From Wikipedia, the free encyclopedia

FLAIM
OS: Cross-platform
Use: Development Library
License: GPL
Website: FLAIM

Contents


[edit] Overview

FLAIM is an embeddable database technology, developed by Novell and released in 2006 as an open source project. "FLAIM" is an acronym for FLexible Adaptable Information Management, terms which appropriately describe the fundamental design goals of the technology. Even though FLAIM provides many traditional database features (e.g., transactions, recovery, reliability, scalability), it was conceived with a broader view toward the flexibility and adaptability that is offered by an XML data model. FLAIM is not new; various products have used FLAIM (notably Novell's GroupWise and eDirectory) for over 15 years with user licenses totaling well into the hundreds of millions.

FLAIM is similar to other embeddable database engines such as SQLite and Sleepycat/Oracle's Berkeley DB. To access the functionality offered by FLAIM, an application merely needs to link against either a static or dynamic version of the FLAIM library. FLAIM has been ported to a wide variety of 32- and 64-bit platforms, including SUSE Linux Enterprise Server, OpenSUSE, NetWare, Microsoft Windows, Fedora Core, Ubuntu Linux, Sun Solaris, AIX, Mac OS X, and HP-UX.

[edit] FLAIM Features

[edit] Transactions

  • Transaction begin, commit, abort. Use of rollback log for transaction abort and for recovery after a crash.
  • Transaction types:
    • Update. Update, read, and query operations allowed.
    • Read. Only read and query operations allowed. Read transactions provide a read consistent snapshot of the database as of the point in time the transaction is started.
    • Automatic. Single update operations may be told to automatically begin and end (commit or abort) a transaction if no transaction has been explicitly started.
  • Automatic rollback of failed transactions (due to application failures or CPU failures).
  • Periodic checkpoints to minimize recovery time after a system crash.
  • No limit on size of update transactions.
  • ACID principles supported: Atomicity, Consistency, Isolation, Durability.
  • Group Commit allows multiple update transactions committed to disk at once to enhance update performance.
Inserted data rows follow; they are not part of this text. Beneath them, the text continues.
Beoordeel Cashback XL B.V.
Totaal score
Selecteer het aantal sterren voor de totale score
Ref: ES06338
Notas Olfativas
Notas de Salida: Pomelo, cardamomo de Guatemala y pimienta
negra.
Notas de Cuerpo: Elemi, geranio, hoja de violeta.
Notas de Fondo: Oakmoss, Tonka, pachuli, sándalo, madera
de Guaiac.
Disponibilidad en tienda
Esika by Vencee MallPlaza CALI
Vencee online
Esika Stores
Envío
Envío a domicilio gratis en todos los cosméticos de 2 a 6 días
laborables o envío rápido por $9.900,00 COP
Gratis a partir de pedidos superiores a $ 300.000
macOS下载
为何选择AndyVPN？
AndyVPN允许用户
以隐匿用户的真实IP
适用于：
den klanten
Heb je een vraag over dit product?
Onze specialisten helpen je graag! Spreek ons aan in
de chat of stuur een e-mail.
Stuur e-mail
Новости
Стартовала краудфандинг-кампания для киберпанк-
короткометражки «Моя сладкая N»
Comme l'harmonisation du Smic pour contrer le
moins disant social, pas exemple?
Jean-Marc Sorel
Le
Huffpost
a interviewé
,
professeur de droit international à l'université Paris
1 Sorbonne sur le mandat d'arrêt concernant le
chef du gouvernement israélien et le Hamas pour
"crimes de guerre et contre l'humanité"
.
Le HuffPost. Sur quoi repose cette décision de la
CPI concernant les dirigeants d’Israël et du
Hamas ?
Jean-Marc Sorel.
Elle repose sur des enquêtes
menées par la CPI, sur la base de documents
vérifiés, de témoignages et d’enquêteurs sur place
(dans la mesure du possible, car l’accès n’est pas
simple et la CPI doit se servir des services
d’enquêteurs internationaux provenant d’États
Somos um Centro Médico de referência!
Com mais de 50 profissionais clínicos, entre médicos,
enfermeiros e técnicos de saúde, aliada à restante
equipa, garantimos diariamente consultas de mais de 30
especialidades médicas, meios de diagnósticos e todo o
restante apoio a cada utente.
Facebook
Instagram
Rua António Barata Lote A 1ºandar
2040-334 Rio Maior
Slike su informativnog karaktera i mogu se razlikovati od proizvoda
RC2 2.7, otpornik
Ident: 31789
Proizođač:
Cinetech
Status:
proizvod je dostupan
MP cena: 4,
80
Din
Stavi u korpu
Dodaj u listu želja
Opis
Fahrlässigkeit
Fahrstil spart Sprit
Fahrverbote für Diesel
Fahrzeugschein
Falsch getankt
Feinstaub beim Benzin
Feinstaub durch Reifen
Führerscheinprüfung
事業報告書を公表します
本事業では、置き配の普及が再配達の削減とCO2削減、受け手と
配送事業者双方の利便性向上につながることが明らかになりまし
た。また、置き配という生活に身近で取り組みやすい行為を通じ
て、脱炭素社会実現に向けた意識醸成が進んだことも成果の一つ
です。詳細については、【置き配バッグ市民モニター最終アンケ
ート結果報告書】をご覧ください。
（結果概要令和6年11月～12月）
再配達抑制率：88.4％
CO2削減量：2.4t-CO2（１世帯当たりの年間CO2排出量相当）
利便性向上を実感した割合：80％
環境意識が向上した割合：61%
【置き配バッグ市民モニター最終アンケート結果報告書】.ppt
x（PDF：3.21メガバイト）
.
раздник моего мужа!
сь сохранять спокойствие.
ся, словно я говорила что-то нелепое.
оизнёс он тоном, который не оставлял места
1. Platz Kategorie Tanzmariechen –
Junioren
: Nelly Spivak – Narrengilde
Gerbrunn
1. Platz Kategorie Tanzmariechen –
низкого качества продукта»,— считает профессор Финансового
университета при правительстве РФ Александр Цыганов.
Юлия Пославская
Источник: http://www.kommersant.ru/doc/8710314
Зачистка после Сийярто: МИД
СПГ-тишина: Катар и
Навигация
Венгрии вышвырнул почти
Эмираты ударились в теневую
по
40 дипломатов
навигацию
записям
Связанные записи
[edit] Roll-forward Logging

  • Use of roll-forward log to minimize data that has to be written to commit a transaction.
  • Roll-forward log is used in automatic recovery after a crash. Transactions that were committed since the last checkpoint will be redone.
  • Multiple roll-forward log files may be used to support continuous backup feature. Files are numbered sequentially and are also identified with serial numbers to guarantee proper sequencing - no spoofing. Up to 4 billion log files supported - capacity is practically unlimited.
  • Option to use only a single roll-forward log file - for applications that do not care about continuous backup.
  • Roll-forward log files may be stored on a separate disk from rest of database.
  • Minimal transaction logging. Only deltas logged for record modifies. Only DRNs logged for record deletes.
  • Aborted transactions can be logged for debug purposes, but default is to not log them.
  • Support for logging of application data.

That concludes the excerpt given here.